Workflow Status Trigger
Lint (Ruff + Pyright) ✅ Active Push / PR → main
Tests (pytest) ✅ Active Push / PR → main
Build & Push to GHCR ✅ Active Push → main
Deploy via SSH ✅ Active On Build and Push success

How automated deploy works

  1. Push to main triggers build.yml in parallel with lint and tests
  2. build.yml builds three Docker image targets (backend, worker, scheduler) from infra/docker/Dockerfile using matrix strategy and pushes to GHCR:
    ghcr.io/<owner>/serotonin_script-backend:latest   (+ :<sha>)
    ghcr.io/<owner>/serotonin_script-worker:latest    (+ :<sha>)
    ghcr.io/<owner>/serotonin_script-scheduler:latest (+ :<sha>)
    
  3. On build.yml success, deploy.yml SSHes into the VPS and runs:
    cd ~/SEROTONIN_SCRIPT && git pull origin main && bash scripts/deploy.sh

Required GitHub Secrets

Secret Description
SERVER_HOST VPS IP or hostname
SERVER_USER SSH user on the VPS
SERVER_SSH_KEY Private SSH key (ED25519 or RSA)

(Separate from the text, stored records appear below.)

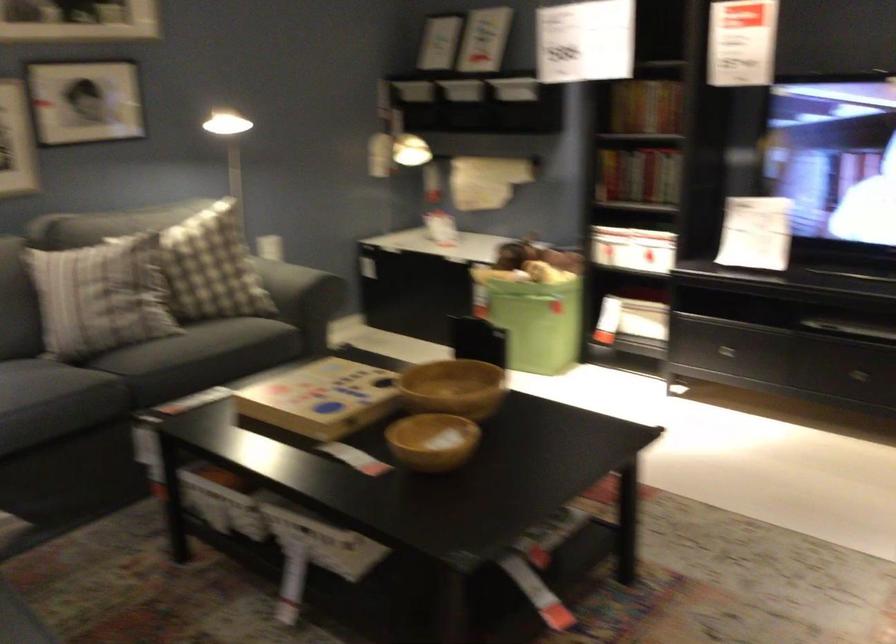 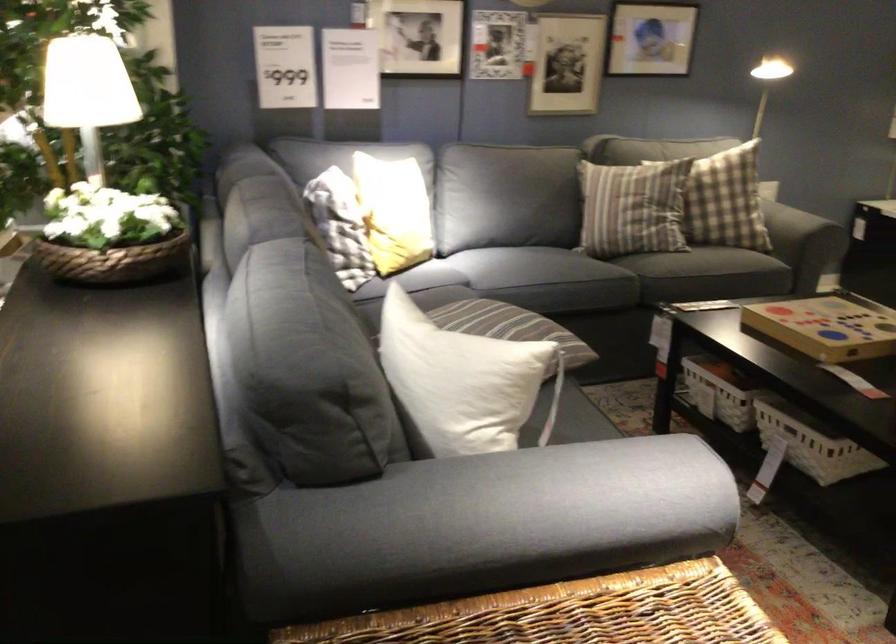 Question: I am providing you with two images of the same scene from different viewpoints. Which of the following objects are not visible in image2?

Choices:
 (A) yellow plant pot
 (B) sofa armrest
 (C) striped throw pillow
 (D) yellow throw pillow

Answer: (B) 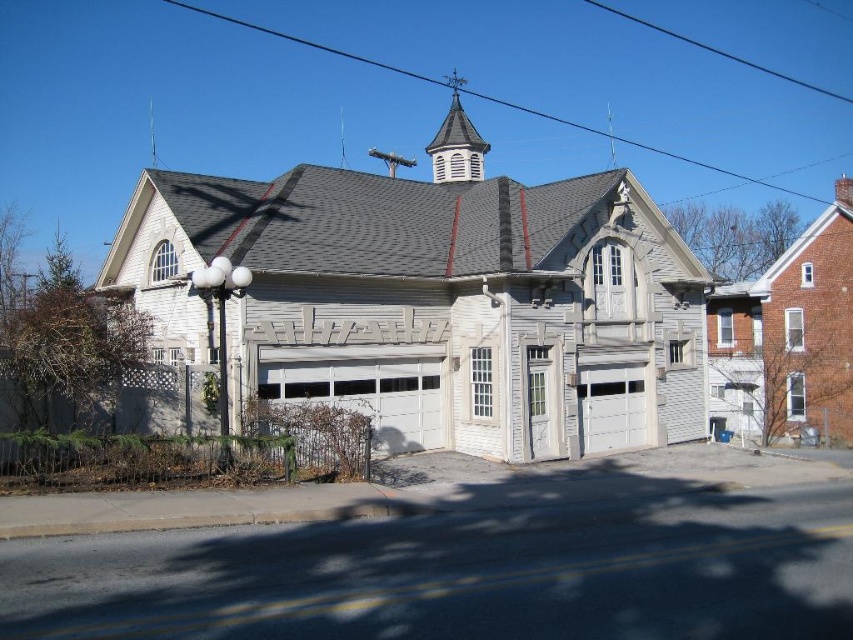 You are an architect designing a new building and want to incorporate elements from this scene. If you want to ensure the white wood church at center is visually balanced with the white wood shingles at upper center, what adjustment could you make based on their sizes?

The white wood church at center has a smaller size compared to the white wood shingles at upper center. To balance them, you could either increase the size of the white wood church at center or decrease the size of the white wood shingles at upper center.

You are a delivery person trying to unload a large delivery truck that is 3 meters wide. You see the white painted wood garage door at center and the white smooth garage door at center. Which garage door should you use to ensure your truck fits through?

The white painted wood garage door at center has a larger width than the white smooth garage door at center, so you should use the white painted wood garage door at center to ensure your truck fits through. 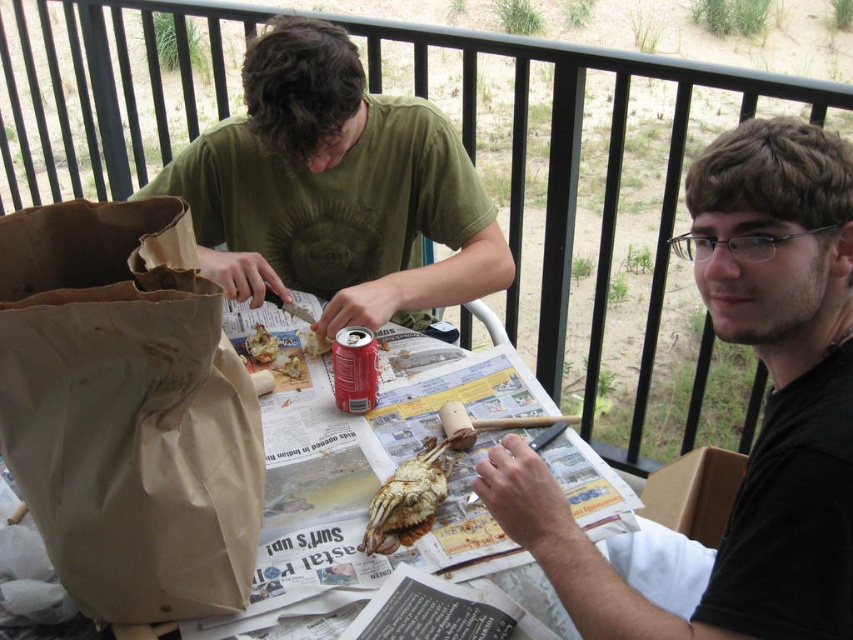 You are standing at the point with coordinates point [357,371] and want to walk to the point with coordinates point [729,131]. Which direction should you move in?

You should move backward because point [729,131] is behind point [357,371].

Looking at this image, you are standing at a point 21.43 inches away from the camera. You want to reach the point marked as point [165,314]. Can you walk straight to it without moving sideways?

The point 0.495, 0.195 is 21.43 inches away from the camera, so yes, you can walk straight to it without moving sideways. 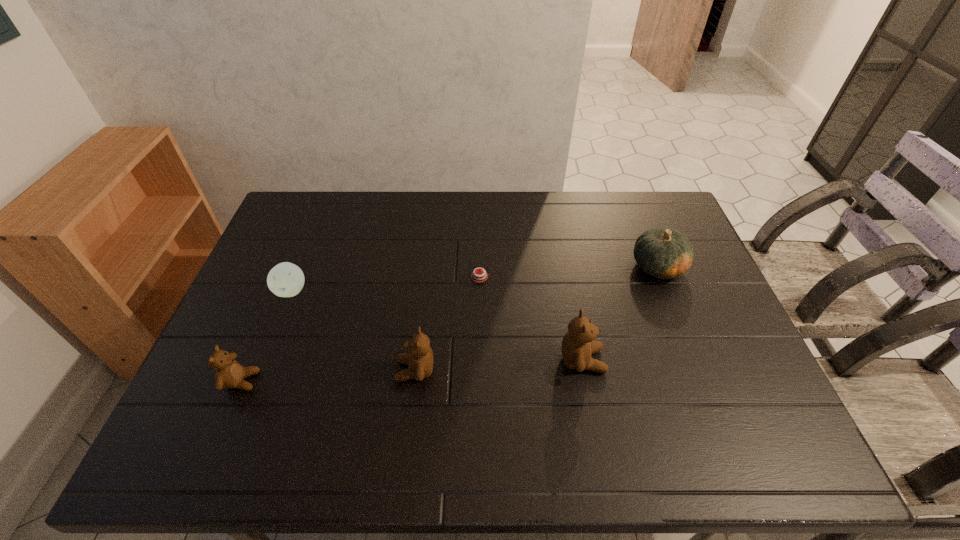 Please point a vacant point for placing a teddy bear on the right. Please provide its 2D coordinates. Your answer should be formatted as a tuple, i.e. [(x, y)], where the tuple contains the x and y coordinates of a point satisfying the conditions above.

[(744, 351)] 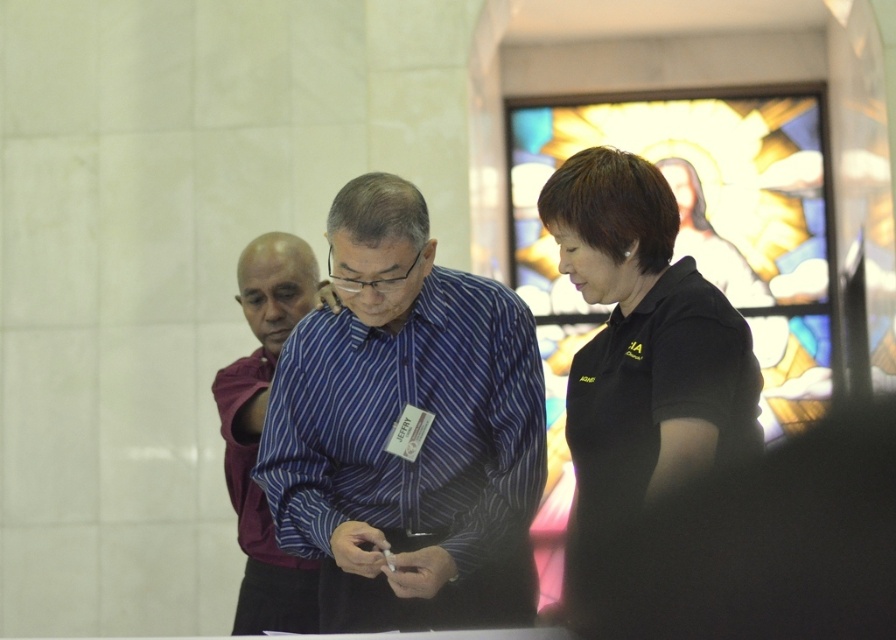 You are a person standing at the blue striped shirt at center. You want to hand a document to the stained glass at upper right. Can you reach it without moving from your current position?

The blue striped shirt at center and stained glass at upper right are 6.32 meters apart from each other, so you cannot reach the stained glass at upper right without moving from your current position.

You are standing in the room and want to reach the stained glass at upper right and the black matte shirt at center. Which object is closer to you?

The stained glass at upper right is closer to the viewer than the black matte shirt at center.

You are standing in a conference room and see the blue striped shirt at center and the stained glass at upper right. Which object is higher up in the image?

GITHUB_TOKEN for GHCR write access is the built-in Actions token — no manual secret required.


Monitoring Verification

After deployment, verify all three Grafana dashboards are receiving data:

http://localhost:3000/d/backend_metrics  — FastAPI request rate, latency (p95), error rate
http://localhost:3000/d/llm_costs        — Token usage, API calls, cost per platform
http://localhost:3000/d/taskiq_metrics   — Queue depth, task duration, failure rate

Prometheus scrape targets:

# infra/monitoring/prometheus/prometheus.yml
- backend:8001/metrics     # FastAPI (prometheus-fastapi-instrumentator)
- worker:9000/metrics      # Taskiq worker (PrometheusMiddleware)
- scheduler:9001/metrics   # Taskiq scheduler
- redis_exporter:9121      # Redis metrics
- postgres_exporter:9187   # PostgreSQL metrics

Troubleshooting

Containers not starting after deploy:

docker compose -f docker-compose.yml -f infra/docker-compose.prod.yml logs backend
docker compose -f docker-compose.yml -f infra/docker-compose.prod.yml logs worker

Migrations fail:

# Run migrations manually with output
docker compose -f docker-compose.yml -f infra/docker-compose.prod.yml \
  run --rm backend alembic upgrade head

Worker not processing tasks:

# Check Redis connectivity from worker
docker compose -f docker-compose.yml -f infra/docker-compose.prod.yml \
  exec worker redis-cli -h redis ping

Model cache missing (FastEmbed re-downloading on every restart): Verify the model_cache named volume is mounted correctly in docker-compose.prod.yml:

volumes:
  - model_cache:/app/cache

See runbook.md for operational procedures and alert response playbooks.